Other composers chose to forgo physical instruments entirely, presenting stereo fixed-media pieces that were played from two large speakers on stage. In one such piece, Conservatory first-year Tori Ervin waited for the chapel to fall completely silent before beginning the piece with a single quiet note. As it faded, the next one sounded. Although the piece increased in speed and intensity, it never reached a frantic pace. Every note seemed clear, intentional and controlled.

This was followed by a piece by Conservatory first-year Hao Zou, which at first seemed to create the atmosphere of a nightclub on a rainy night. However, it soon moved into the realm of unfamiliar soundscapes as unintelligible words combined with melodies. It then entered sequences filled with choral music, a single string instrument and many more components before returning to the first, familiar sounds. Zou’s piece was a thrilling, fast-paced musical journey.

Double-degree first-year Rania Adamczyk’s piece used technology in another unexpected way. The intrigue of the piece stemmed from its reliance on voices that faded in and out of focus.
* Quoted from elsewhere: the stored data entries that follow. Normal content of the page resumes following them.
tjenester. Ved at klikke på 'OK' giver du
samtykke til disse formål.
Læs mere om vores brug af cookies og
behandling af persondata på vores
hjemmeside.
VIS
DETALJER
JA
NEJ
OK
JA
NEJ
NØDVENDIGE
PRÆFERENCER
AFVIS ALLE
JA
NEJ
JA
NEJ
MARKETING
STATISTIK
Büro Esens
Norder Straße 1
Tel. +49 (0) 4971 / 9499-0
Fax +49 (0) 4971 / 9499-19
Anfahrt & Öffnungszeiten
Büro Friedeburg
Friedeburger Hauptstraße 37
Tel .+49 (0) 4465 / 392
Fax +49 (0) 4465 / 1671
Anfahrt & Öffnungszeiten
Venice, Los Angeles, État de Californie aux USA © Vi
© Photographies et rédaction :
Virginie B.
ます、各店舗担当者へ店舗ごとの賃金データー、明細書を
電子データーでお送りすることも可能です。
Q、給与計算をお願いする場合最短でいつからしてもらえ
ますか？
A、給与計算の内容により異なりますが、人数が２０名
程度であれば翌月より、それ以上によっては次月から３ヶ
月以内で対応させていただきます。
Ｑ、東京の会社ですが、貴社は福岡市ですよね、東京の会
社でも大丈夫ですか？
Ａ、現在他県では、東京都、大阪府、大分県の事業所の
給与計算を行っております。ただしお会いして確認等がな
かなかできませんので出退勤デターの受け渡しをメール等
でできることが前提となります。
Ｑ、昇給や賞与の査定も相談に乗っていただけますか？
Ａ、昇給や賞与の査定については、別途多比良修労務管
Melodies were added on top of the voices, and sometimes the voices faded out entirely, leaving only the musical notes reverberating through the chapel. However, the words soon returned, clearly laden with emotion. Some of the few clearly audible phrases were “I’m so sorry” and “I don’t know what this was going to become, and I can’t go back.” The notes seemed to be cast as the villain in this narrative as one strained to hear the speaker’s story. The final stereo fixed-media composition immediately jolted the listener to full attention. Conservatory first-year Ko Takasugi-Czernowin’s piece began loudly with a clamor of industrial sounds colliding. Soon, the sound of water began to thread through the piece. As the composition progressed, the industrial sounds became tangential to the sound of the water itself. The piece played with this curious relationship until both faded into silence.
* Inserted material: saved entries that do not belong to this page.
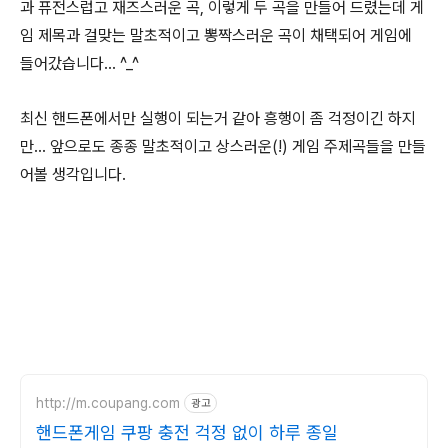
과 퓨전스럽고 재즈스러운 곡, 이렇게 두 곡을 만들어 드렸는데 게
임 제목과 걸맞는 말초적이고 뽕짝스러운 곡이 채택되어 게임에
들어갔습니다… ^_^
최신 핸드폰에서만 실행이 되는거 같아 흥행이 좀 걱정이긴 하지
만… 앞으로도 종종 말초적이고 상스러운(!) 게임 주제곡들을 만들
어볼 생각입니다.
http://m.coupang.com
광고
핸드폰게임 쿠팡 충전 걱정 없이 하루 종일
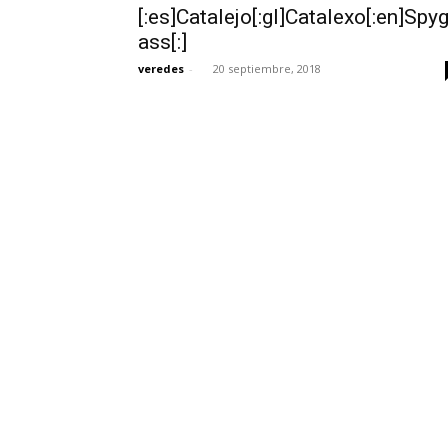
[:es]Catalejo[:gl]Catalexo[:en]Spyg
ass[:]
veredes
-
20 septiembre, 2018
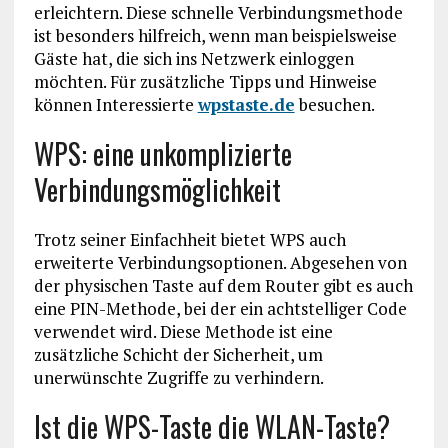
erleichtern. Diese schnelle Verbindungsmethode
ist besonders hilfreich, wenn man beispielsweise
Gäste hat, die sich ins Netzwerk einloggen
möchten. Für zusätzliche Tipps und Hinweise
können Interessierte
wpstaste.de
besuchen.
WPS: eine unkomplizierte
Verbindungsmöglichkeit
Trotz seiner Einfachheit bietet WPS auch
erweiterte Verbindungsoptionen. Abgesehen von
der physischen Taste auf dem Router gibt es auch
eine PIN-Methode, bei der ein achtstelliger Code
verwendet wird. Diese Methode ist eine
zusätzliche Schicht der Sicherheit, um
unerwünschte Zugriffe zu verhindern.
Ist die WPS-Taste die WLAN-Taste?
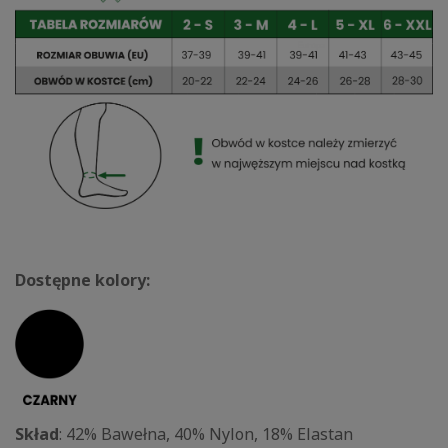
Dostępne kolory:
Skład
: 42% Bawełna, 40% Nylon, 18% Elastan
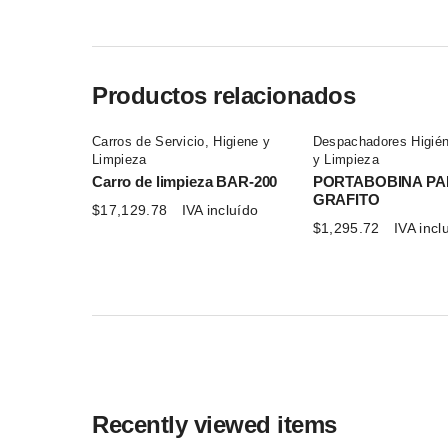
Productos relacionados
Carros de Servicio
,
Higiene y
Despachadores Higién
Limpieza
y Limpieza
Carro de limpieza BAR-200
PORTABOBINA P
GRAFITO
$
17,129.78
IVA incluído
$
1,295.72
IVA incl
Recently viewed items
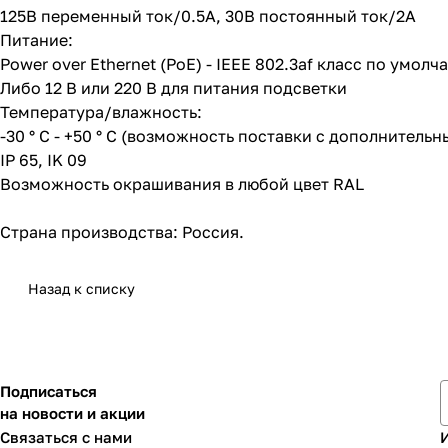
125В переменный ток/0.5А, 30В постоянный ток/2А
Питание:
Power over Ethernet (PoE) - IEEE 802.3af класс по умолч
Либо 12 В или 220 В для питания подсветки
Температура/влажность:
-30 ° C - +50 ° C (возможность поставки с дополнитель
IP 65, IK 09
Возможность окрашивания в любой цвет RAL
Страна производства: Россия.
Назад к списку
Подписаться
на новости и акции
Связаться с нами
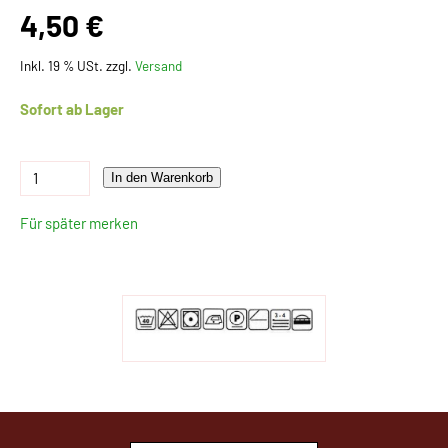
4,50 €
Inkl. 19 % USt. zzgl.
Versand
Sofort ab Lager
In den Warenkorb
Für später merken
Some pieces were innovative not because of the use of technology or unorthodox instrumentation but because of how the composers took traditional techniques and made them new. A soprano and piano duet by Conservatory first-year Oliver Kwapis consisted of three surrealist poems set to music. It was enjoyable to hear these unusual poems being performed this way, since so much of the work that is traditionally adapted for voice is much more lyrical and often romantic or religious. Another piano composition, this time by College senior Vikram Shankar, focused on variations. To the listener, it seemed to be an exercise in reinterpretation that remained dynamic and cohesive throughout the piece.

The breadth of instrumentation and style of composition showcased at this concert were breathtaking, especially when one considers that the composers were mostly first-year students. They are already challenging what is possible in terms of music and performance. Mark your calendar for the next recital showcasing any of these talented composers.